It is, therefore, inconceivable that because the algebraic quantity A³ has been arbitrarily decreed to be a representation of the volume of a cube, every such quantity in the algebraic series shall actually represent some object or set of objects in the physical world. Even if it be granted that such may be the case, is it not certain that there is a limit to things in the objective universe? Yet there may not be any limit to algebraic or mathematical determinations. The material universe is limited and conditioned; the world of mathesis is unlimited and unconditioned save by its own limitations and conditions. It is irrational to expect that physical phenomena shall justify all mathematical predicates.

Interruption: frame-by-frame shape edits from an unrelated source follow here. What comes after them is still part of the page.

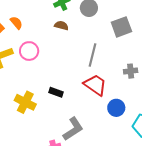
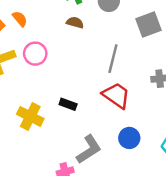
blue circle: (116, 108) -> (129, 138), moved

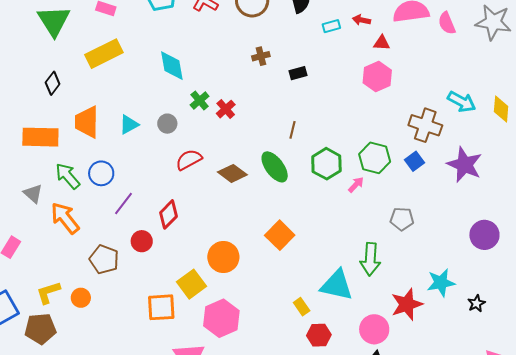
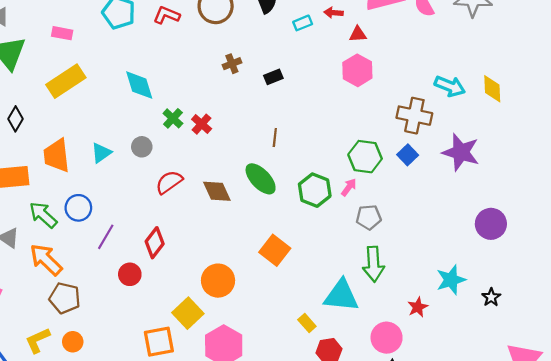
green hexagon: (326, 164) -> (315, 190), moved
brown diamond: (232, 173) -> (217, 191), turned 36
gray pentagon: (402, 219) -> (369, 217), moved
brown pentagon: (104, 259) -> (65, 298), moved
red star: (407, 304) -> (418, 307), size x0.6

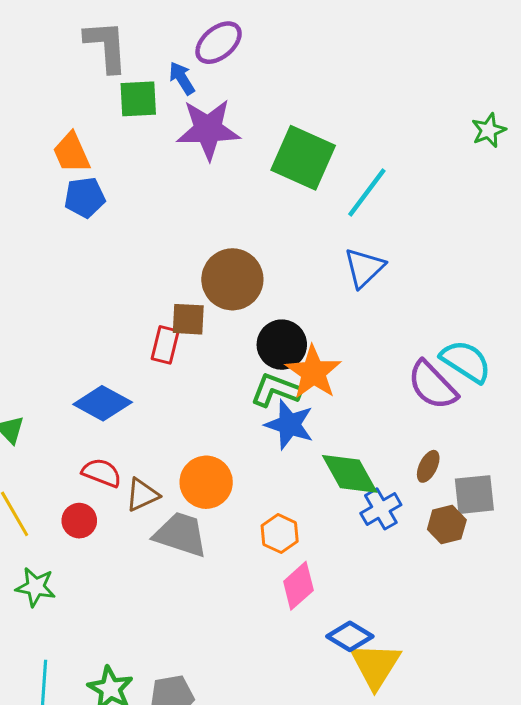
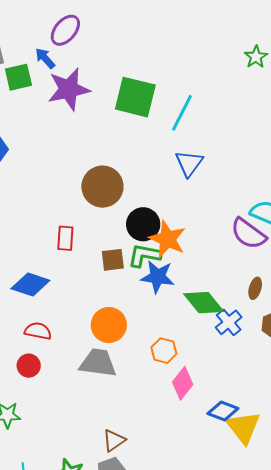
brown square: (188, 319) -> (113, 260), moved
brown triangle: (142, 495) -> (114, 440), moved

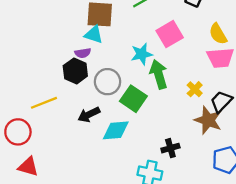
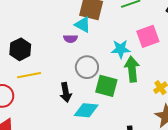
black hexagon: (75, 71) -> (20, 49), moved
green square: (133, 99) -> (106, 86), turned -30
black arrow: (89, 115) -> (66, 92), turned -84

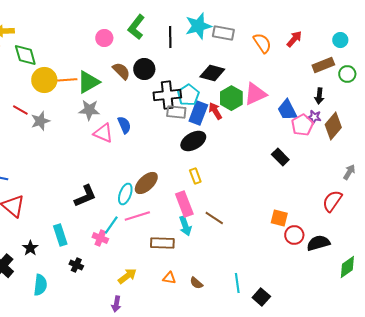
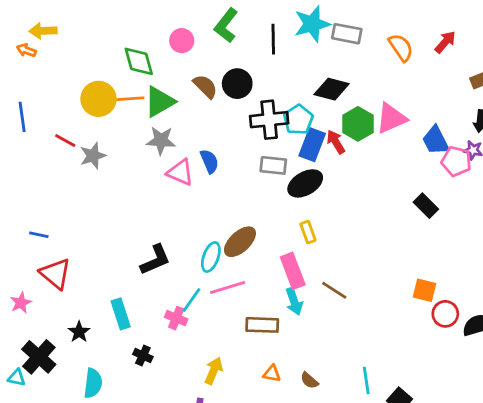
green diamond: (25, 55) -> (139, 61), moved
gray rectangle: (176, 112) -> (273, 165), moved
pink pentagon: (302, 125) -> (456, 161), turned -30
yellow arrow: (127, 276) -> (214, 371), turned -30

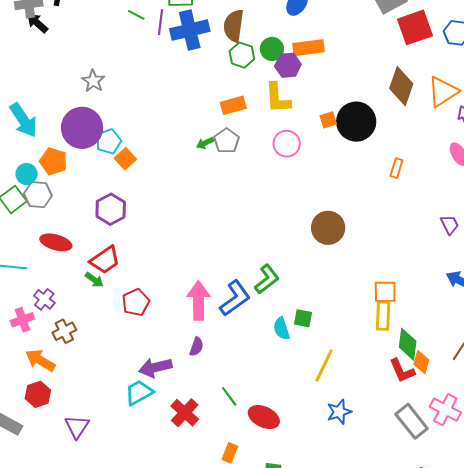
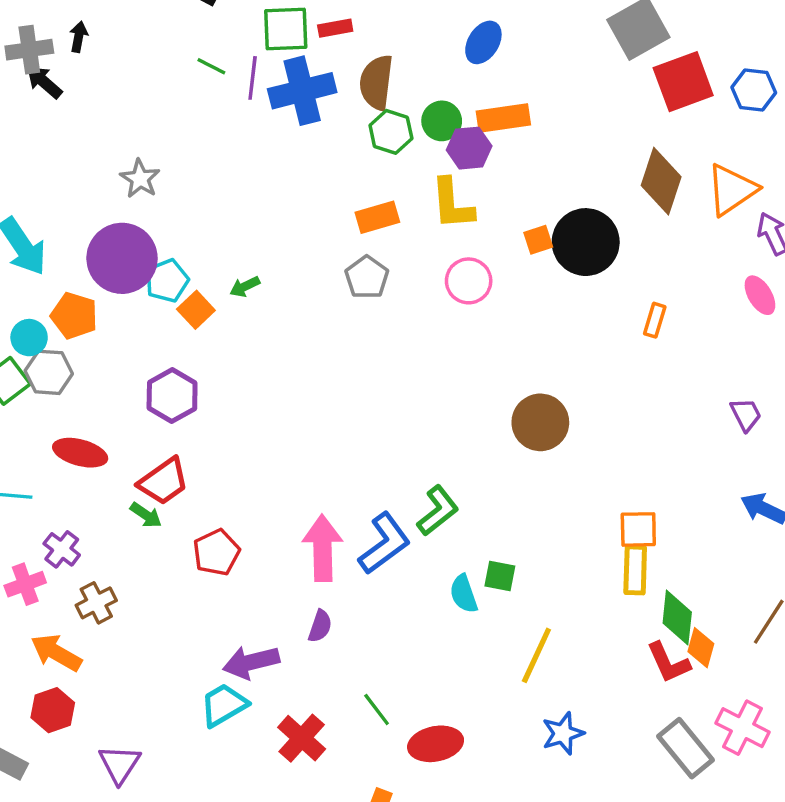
green arrow: (205, 143) -> (245, 287), moved
red ellipse: (264, 417) -> (436, 744), turned -36

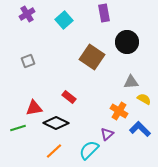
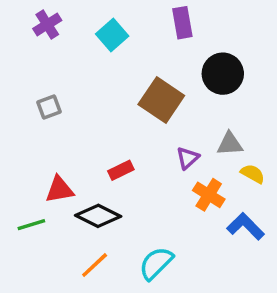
red rectangle: (69, 97) -> (121, 170), turned -64
purple triangle: (107, 134) -> (188, 158), moved

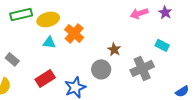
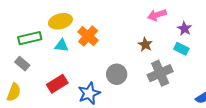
purple star: (165, 12) -> (185, 29), moved
green rectangle: (21, 14) -> (30, 38), moved
brown star: (114, 49) -> (145, 45), moved

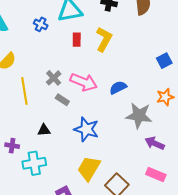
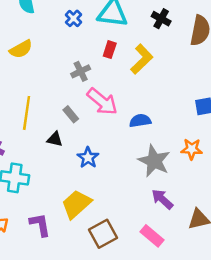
gray cross: (54, 78) -> (81, 71), moved
yellow line: (24, 91) -> (27, 113), moved
blue star: (86, 129) -> (88, 158), size x0.7
black triangle: (44, 130) -> (55, 139), moved

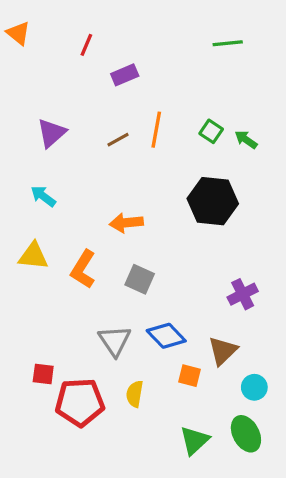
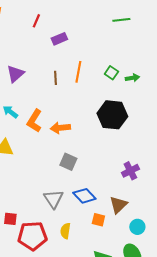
brown line: (118, 140) -> (55, 78), turned -64
green arrow: (246, 140) -> (132, 78), turned 136
orange L-shape: (83, 269) -> (34, 121), moved

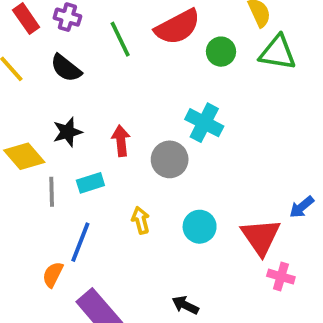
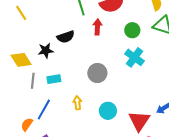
green circle: (221, 52) -> (132, 30), moved
black semicircle: (66, 68) -> (66, 37), moved, turned -66
cyan cross: (204, 123) -> (134, 57), moved
red arrow: (121, 141) -> (97, 27), moved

There is perhaps no single mathematical desideratum or consideration which may be said to be the natural symbolism of realities; for the whole of mathematical conclusions is a mass of artificial and arbitrary but concordant symbols of the crasser or nether pole of the antipodes of realism. It is exceedingly dangerous, therefore, to predicate upon such a far-fetched symbolism as mathematics furnishes anything purporting to deal with ultimate realities. And those who insist upon doing so are either blind themselves to these limitations or are madly endeavoring to befog the minds of others who are dependent upon them for leadership in questions of mathematical import.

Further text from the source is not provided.